EchoDitto Blog

Free Zipcode-to-Representative Matching Database! Come and Get It!

August 17, 2006 - 5:02pm

In a previous, much crappier professional life, I worked as a programmer for the government. Most DC-area geeks do, in fact, although the work is usually so secret and/or boring that you don't hear much about it. But the federal government spends a staggering amount on IT. The only thing more astounding than the scale of the enterprise is how little direct good it does for the public.

I'll be the first to admit that not every project is a good candidate for release into citizens' hands. But there's a lot of code and data that could and should be released. But it isn't.

Now that I work on the advocacy side of things, I know that one prime example is the difficulty involved in helping a user find their congresswoman. Matching a zip code to a congressional district is a pretty obvious and simple capability that the government could make available to developers for very little cost. This would presumably facilitate conversations between constituents and representatives — if you believe in representative democracy, it's pretty hard to say that this would be anything other than a good thing.

But instead, developers usually have to buy this information from a vendor, for hundreds or even thousands of dollars. To me, it seems obvious that this information ought to be free.

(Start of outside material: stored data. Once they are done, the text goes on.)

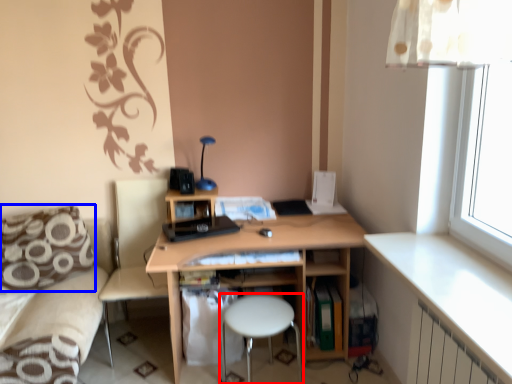 Question: Which point is further to the camera, bar stool (highlighted by a red box) or pillow (highlighted by a blue box)?

Choices:
 (A) bar stool
 (B) pillow

Answer: (B) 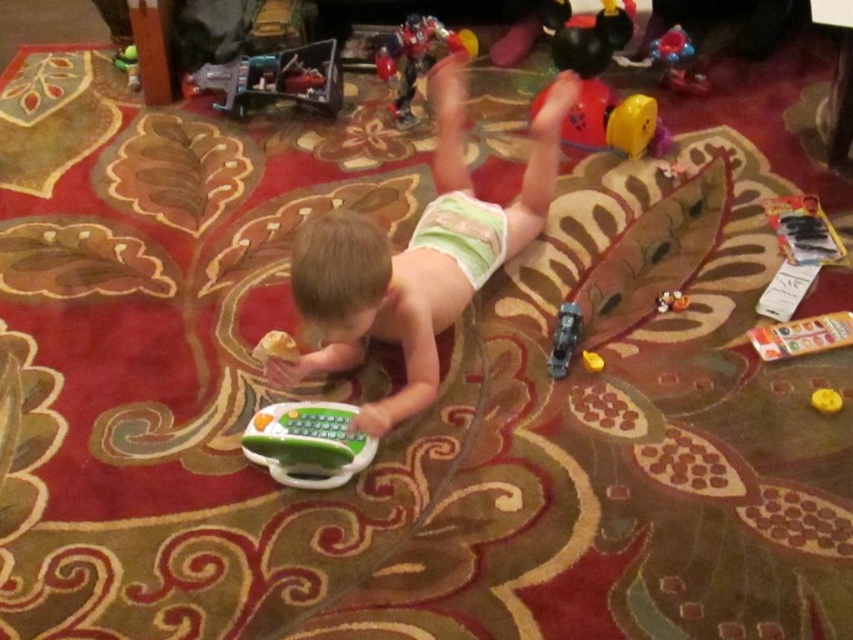 Question: Among these objects, which one is farthest from the camera?

Choices:
 (A) rubberized red and yellow toy at upper right
 (B) smooth plastic toy at center
 (C) matte plastic toy at lower right

Answer: (A)

Question: Does matte plastic toy at lower right come behind yellow matte toy at center?

Choices:
 (A) yes
 (B) no

Answer: (A)

Question: Considering the relative positions of metallic plastic toy at upper left and yellow matte toy at center in the image provided, where is metallic plastic toy at upper left located with respect to yellow matte toy at center?

Choices:
 (A) right
 (B) left

Answer: (B)

Question: Is green rubber toy at center thinner than yellow matte toy at center?

Choices:
 (A) no
 (B) yes

Answer: (A)

Question: Which of the following is the farthest from the observer?

Choices:
 (A) (456, 38)
 (B) (596, 369)
 (C) (213, 90)

Answer: (A)

Question: Estimate the real-world distances between objects in this image. Which object is closer to the metallic blue toy car at lower right?

Choices:
 (A) metallic red robot at upper center
 (B) matte plastic toy at lower right
 (C) smooth plastic toy at center
 (D) rubber duck at lower right

Answer: (D) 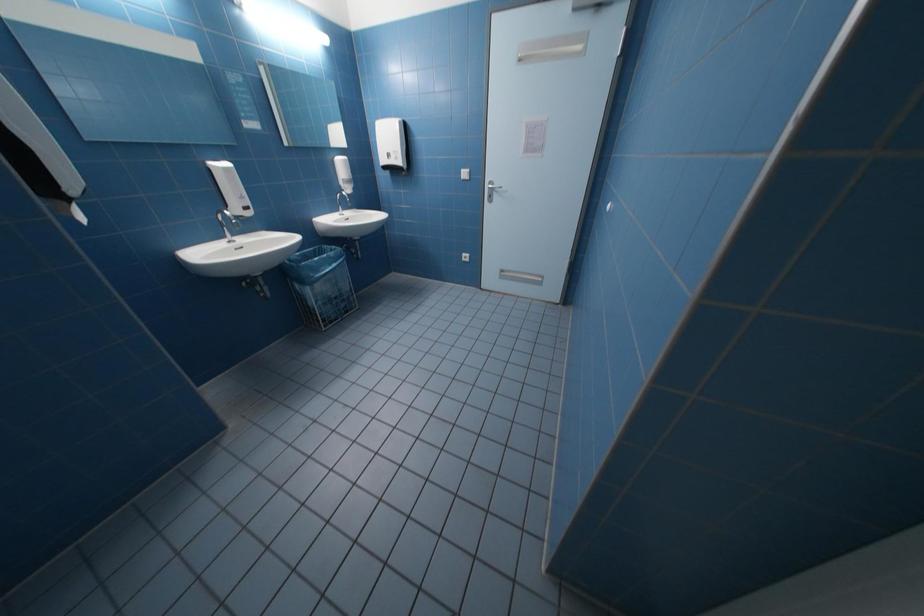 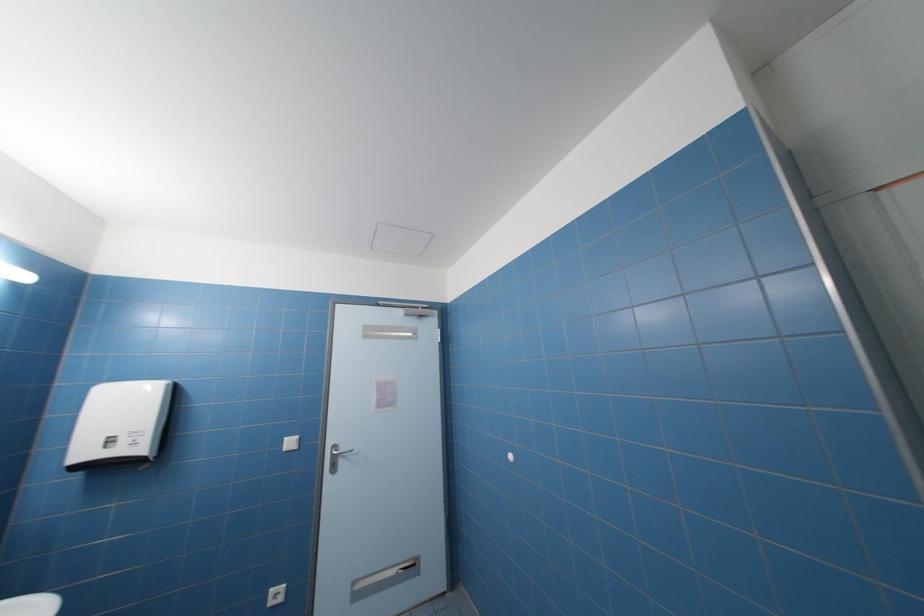 Based on the continuous images, in which direction is the camera rotating?

The rotation direction of the camera is right-up. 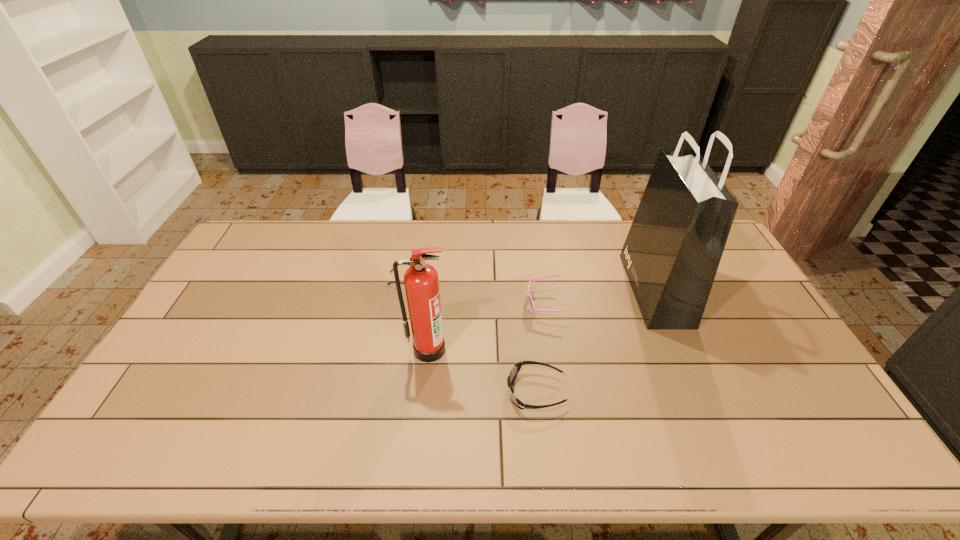 Locate an element on the screen. the tallest object is located at coordinates (671, 255).

I want to click on the rightmost object, so click(671, 255).

Locate an element on the screen. fire extinguisher is located at coordinates (421, 280).

Locate an element on the screen. The image size is (960, 540). the fourth farthest object is located at coordinates (421, 280).

The image size is (960, 540). Identify the location of the third tallest object. (531, 304).

What are the coordinates of `the nearest object` in the screenshot? It's located at (515, 370).

Identify the location of the shortest object. This screenshot has width=960, height=540. (398, 265).

You are a GUI agent. You are given a task and a screenshot of the screen. Output one action in this format:
    pyautogui.click(x=<x>, y=<y>)
    Task: Click on the shortest sunglasses
    The width and height of the screenshot is (960, 540).
    Given the screenshot: What is the action you would take?
    pyautogui.click(x=398, y=265)

You are a GUI agent. You are given a task and a screenshot of the screen. Output one action in this format:
    pyautogui.click(x=<x>, y=<y>)
    Task: Click on the vacant space located 0.310m on the front with handles of the tallest object
    The width and height of the screenshot is (960, 540).
    Given the screenshot: What is the action you would take?
    pyautogui.click(x=538, y=289)

This screenshot has height=540, width=960. I want to click on vacant space positioned on the front with handles of the tallest object, so click(x=538, y=289). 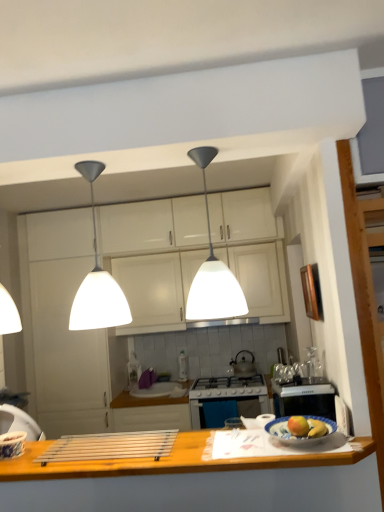 Question: Can you confirm if white matte cabinet at center, positioned as the second cabinetry in top-to-bottom order, is positioned to the right of metallic silver kettle at center?

Choices:
 (A) yes
 (B) no

Answer: (A)

Question: Does white matte cabinet at center, which is the first cabinetry in bottom-to-top order, have a smaller size compared to metallic silver kettle at center?

Choices:
 (A) yes
 (B) no

Answer: (B)

Question: Is white matte cabinet at center, positioned as the second cabinetry in top-to-bottom order, looking in the opposite direction of metallic silver kettle at center?

Choices:
 (A) no
 (B) yes

Answer: (A)

Question: Does white matte cabinet at center, positioned as the second cabinetry in top-to-bottom order, come in front of metallic silver kettle at center?

Choices:
 (A) no
 (B) yes

Answer: (B)

Question: Can you see white matte cabinet at center, positioned as the second cabinetry in top-to-bottom order, touching metallic silver kettle at center?

Choices:
 (A) no
 (B) yes

Answer: (A)

Question: Does point (158, 286) appear closer or farther from the camera than point (296, 421)?

Choices:
 (A) farther
 (B) closer

Answer: (A)

Question: Is white matte cabinet at center, positioned as the second cabinetry in top-to-bottom order, in front of or behind yellow matte apple at center, the 1th apple in the left-to-right sequence, in the image?

Choices:
 (A) behind
 (B) front

Answer: (A)

Question: Considering the positions of white matte cabinet at center, which is the first cabinetry in bottom-to-top order, and yellow matte apple at center, the 2th apple when ordered from right to left, in the image, is white matte cabinet at center, which is the first cabinetry in bottom-to-top order, wider or thinner than yellow matte apple at center, the 2th apple when ordered from right to left,?

Choices:
 (A) thin
 (B) wide

Answer: (B)

Question: From a real-world perspective, relative to yellow matte apple at center, the 1th apple in the left-to-right sequence, is white matte cabinet at center, positioned as the second cabinetry in top-to-bottom order, vertically above or below?

Choices:
 (A) below
 (B) above

Answer: (B)

Question: Would you say matte yellow apple at center, which is the 2th apple in left-to-right order, is to the left or to the right of white matte cabinet at center, positioned as the second cabinetry in top-to-bottom order, in the picture?

Choices:
 (A) right
 (B) left

Answer: (A)

Question: In terms of width, does matte yellow apple at center, positioned as the 1th apple in right-to-left order, look wider or thinner when compared to white matte cabinet at center, positioned as the second cabinetry in top-to-bottom order?

Choices:
 (A) wide
 (B) thin

Answer: (B)

Question: Is matte yellow apple at center, positioned as the 1th apple in right-to-left order, inside the boundaries of white matte cabinet at center, which is the first cabinetry in bottom-to-top order, or outside?

Choices:
 (A) outside
 (B) inside

Answer: (A)

Question: Considering the positions of matte yellow apple at center, positioned as the 1th apple in right-to-left order, and white matte cabinet at center, positioned as the second cabinetry in top-to-bottom order, in the image, is matte yellow apple at center, positioned as the 1th apple in right-to-left order, bigger or smaller than white matte cabinet at center, positioned as the second cabinetry in top-to-bottom order,?

Choices:
 (A) big
 (B) small

Answer: (B)

Question: Do you think wooden at lower center is within metallic silver faucet at center, or outside of it?

Choices:
 (A) inside
 (B) outside

Answer: (B)

Question: Looking at their shapes, would you say wooden at lower center is wider or thinner than metallic silver faucet at center?

Choices:
 (A) wide
 (B) thin

Answer: (A) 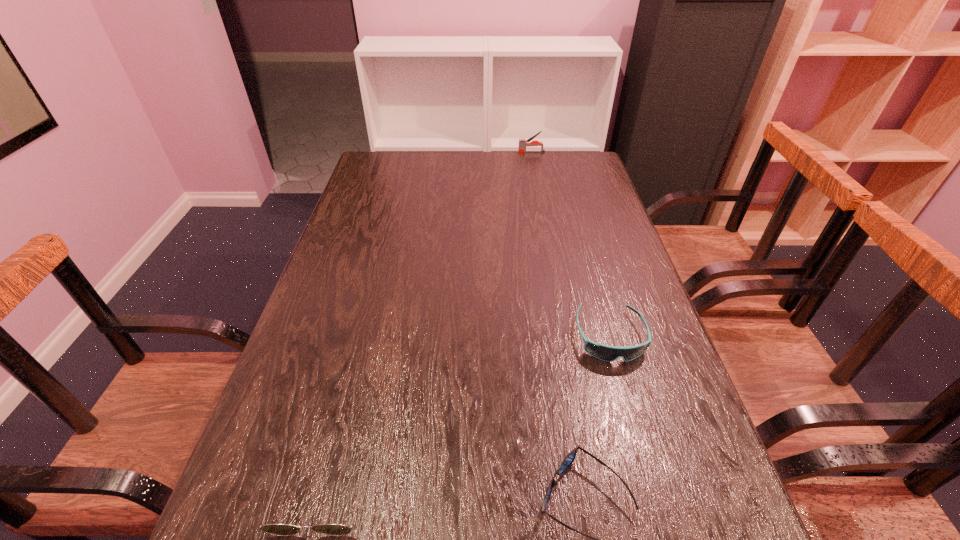 Find the location of `free spot between the leftmost sunglasses and the third nearest object`. free spot between the leftmost sunglasses and the third nearest object is located at coordinates (466, 414).

Where is `empty space between the stapler and the second farthest object`? Image resolution: width=960 pixels, height=540 pixels. empty space between the stapler and the second farthest object is located at coordinates (570, 244).

Select which object appears as the closest to the farthest object. Please provide its 2D coordinates. Your answer should be formatted as a tuple, i.e. [(x, y)], where the tuple contains the x and y coordinates of a point satisfying the conditions above.

[(603, 352)]

Find the location of a particular element. This screenshot has width=960, height=540. the second closest object relative to the leftmost object is located at coordinates (603, 352).

Identify which sunglasses is the second nearest to the tallest object. Please provide its 2D coordinates. Your answer should be formatted as a tuple, i.e. [(x, y)], where the tuple contains the x and y coordinates of a point satisfying the conditions above.

[(569, 459)]

Point out which sunglasses is positioned as the second nearest to the farthest object. Please provide its 2D coordinates. Your answer should be formatted as a tuple, i.e. [(x, y)], where the tuple contains the x and y coordinates of a point satisfying the conditions above.

[(569, 459)]

This screenshot has height=540, width=960. Find the location of `vacant space that satisfies the following two spatial constraints: 1. on the handle side of the stapler; 2. on the front-facing side of the leftmost sunglasses`. vacant space that satisfies the following two spatial constraints: 1. on the handle side of the stapler; 2. on the front-facing side of the leftmost sunglasses is located at coordinates (595, 492). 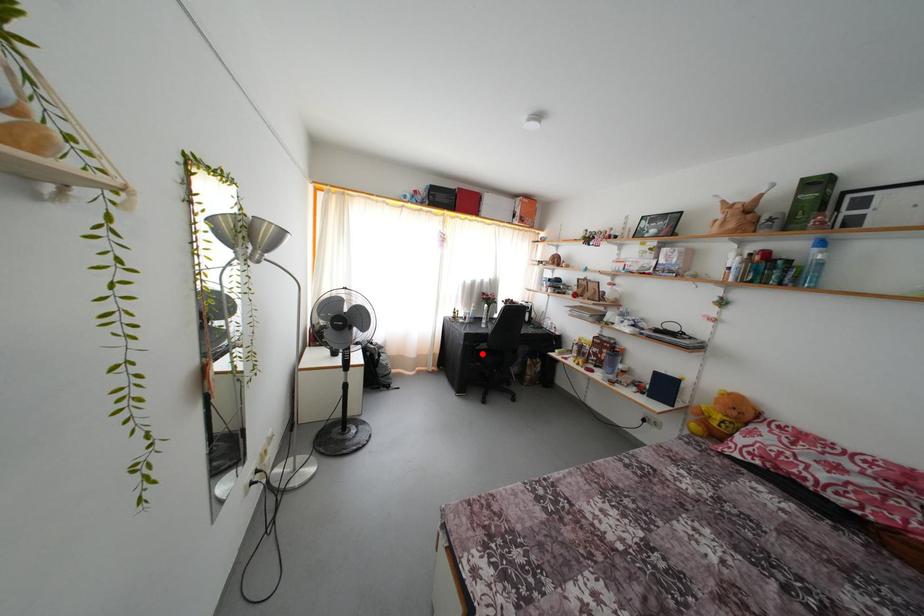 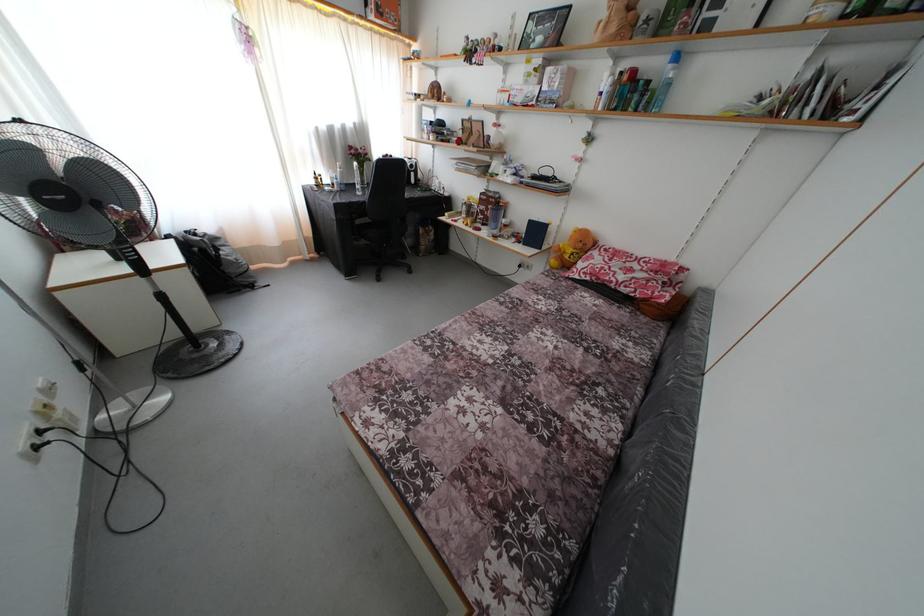 Locate, in the second image, the point that corresponds to the highlighted location in the first image.

(362, 228) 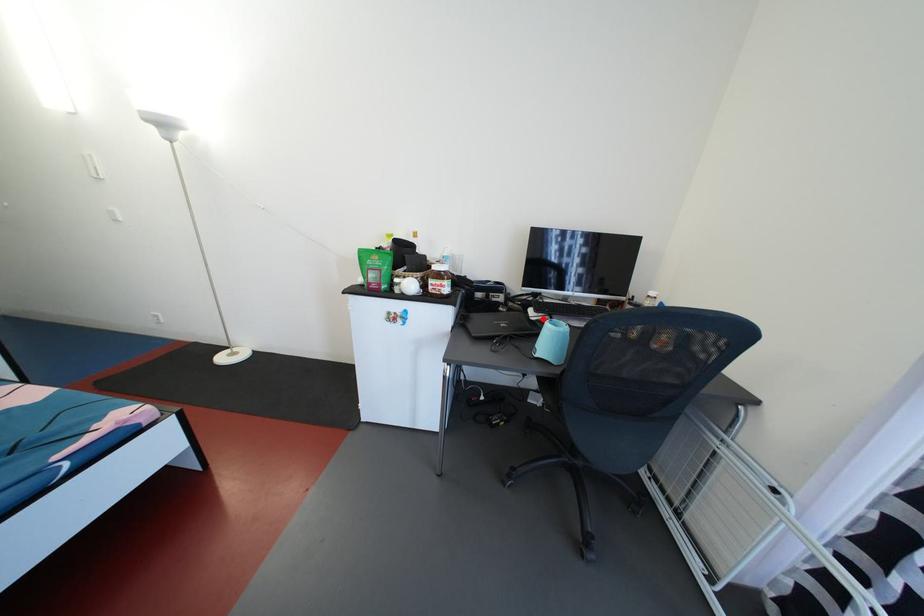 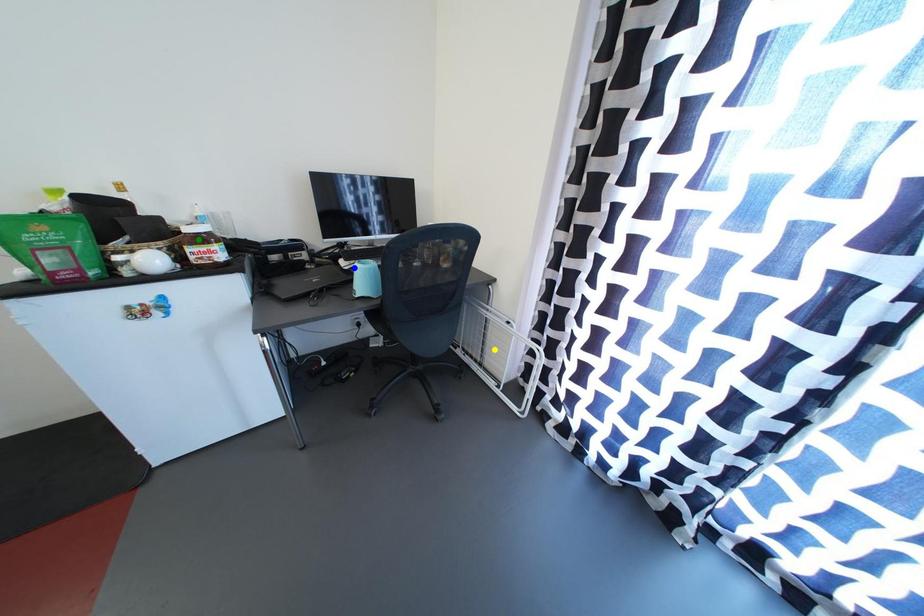 Question: I am providing you with two images of the same scene from different viewpoints. A red point is marked on the first image. You are given multiple points on the second image. Which point in image 2 is actually the same real-world point as the red point in image 1?

Choices:
 (A) yellow point
 (B) blue point
 (C) green point

Answer: (B) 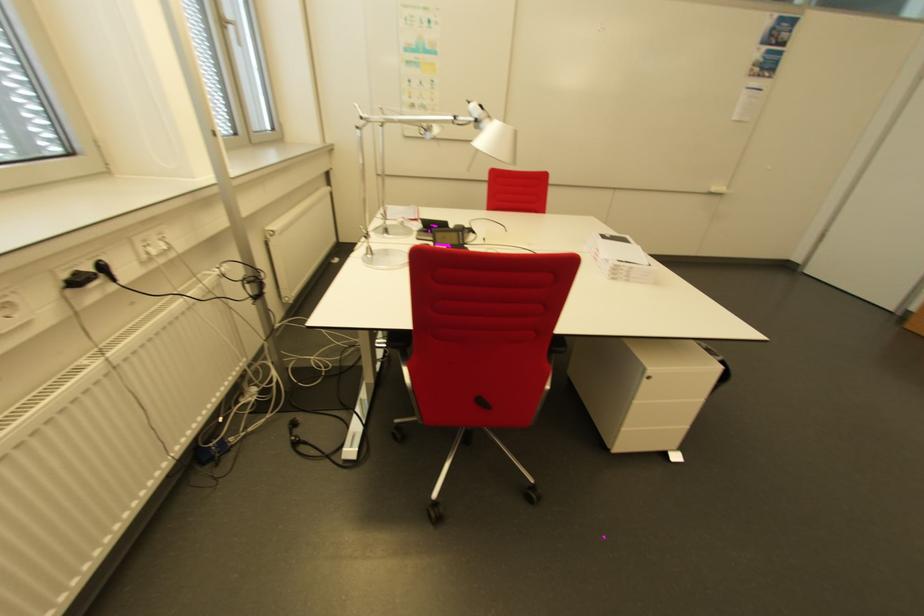 Which object does [621,257] point to?

This point indicates the white booklet. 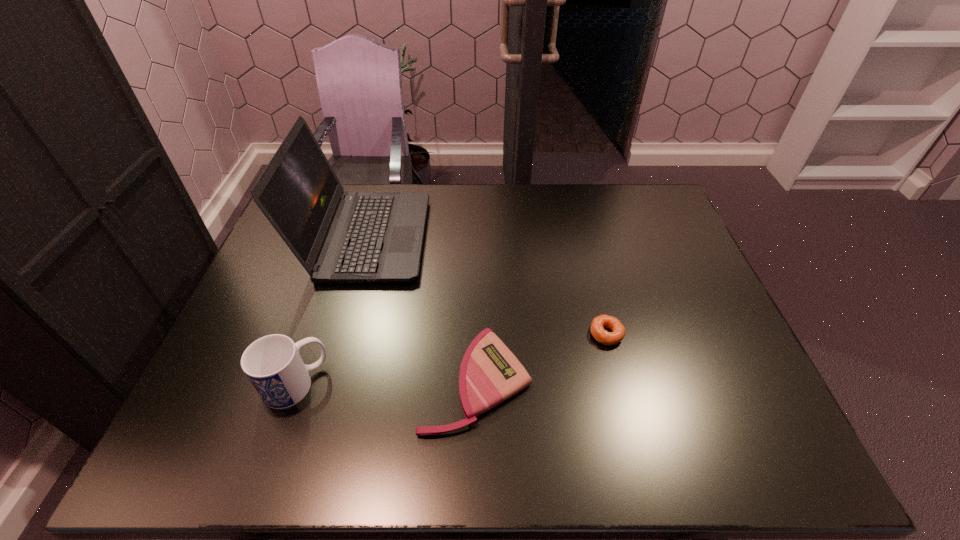 Locate an element on the screen. Image resolution: width=960 pixels, height=540 pixels. free space between the farthest object and the doughnut is located at coordinates (487, 286).

Identify the location of free space between the second tallest object and the wristlet. The image size is (960, 540). (386, 382).

Where is `vacant space that's between the doughnut and the wristlet`? This screenshot has height=540, width=960. vacant space that's between the doughnut and the wristlet is located at coordinates (541, 357).

The image size is (960, 540). What are the coordinates of `free space between the doughnut and the laptop_computer` in the screenshot? It's located at (487, 286).

You are a GUI agent. You are given a task and a screenshot of the screen. Output one action in this format:
    pyautogui.click(x=<x>, y=<y>)
    Task: Click on the vacant area between the tallest object and the second tallest object
    The width and height of the screenshot is (960, 540).
    Given the screenshot: What is the action you would take?
    (x=331, y=310)

The image size is (960, 540). In order to click on vacant point located between the farthest object and the mug in this screenshot , I will do pos(331,310).

Where is `empty space that is in between the farthest object and the second object from right to left`? empty space that is in between the farthest object and the second object from right to left is located at coordinates point(421,309).

Identify the location of free spot between the rightmost object and the second tallest object. This screenshot has height=540, width=960. (451, 359).

Find the location of a particular element. The image size is (960, 540). unoccupied area between the mug and the doughnut is located at coordinates (451, 359).

You are a GUI agent. You are given a task and a screenshot of the screen. Output one action in this format:
    pyautogui.click(x=<x>, y=<y>)
    Task: Click on the empty space that is in between the mug and the farthest object
    This screenshot has height=540, width=960.
    Given the screenshot: What is the action you would take?
    pyautogui.click(x=331, y=310)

Fortunately, from my time in the belly of the beast I know that the government actually does make this information available... at least, sort of. There's a collection of webpages on house.gov that provide the necessary data for a given zipcode, but they relay it in a thoroughly unusable form. If you're a developer, the obvious answer is to write some scripts to chew through that output, turning it into easily digestible SQL. Then you repeat the process for every zip code that you need to match to congressional districts. As part of another project, that's exactly what I did. I figured that other people might find it useful. At the very least, the price is right.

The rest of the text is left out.